# SUPPLIED DATA

+++

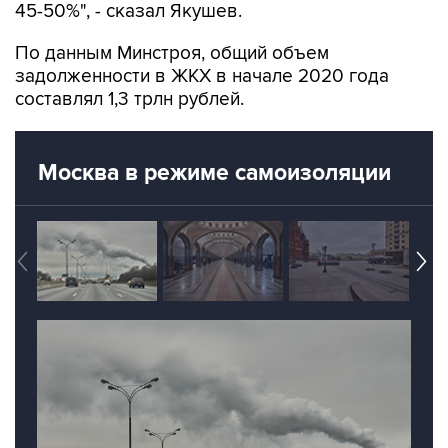
45-50%", - сказал Якушев.
По данным Минстроя, общий объем
задолженности в ЖКХ в начале 2020 года
составлял 1,3 трлн рублей.
Москва в режиме самоизоляции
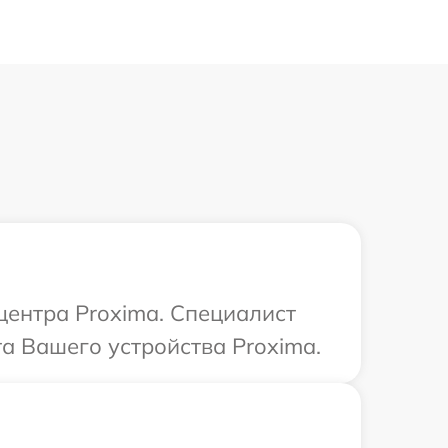
центра Proxima. Специалист
та Вашего устройства Proxima.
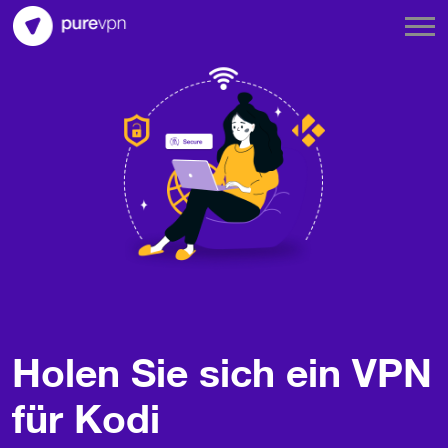
Holen Sie sich ein VPN
für Kodi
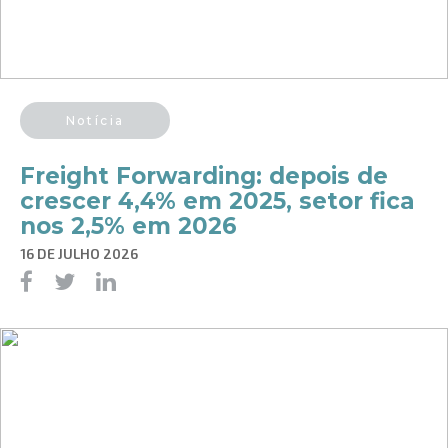
Notícia
Freight Forwarding: depois de
crescer 4,4% em 2025, setor fica
nos 2,5% em 2026
16 DE JULHO 2026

+++

# REQUIRED WORK
In the material above, find each line containing the word "Proxima" and copy it.

# RESPONSE
центра Proxima. Специалист
та Вашего устройства Proxima.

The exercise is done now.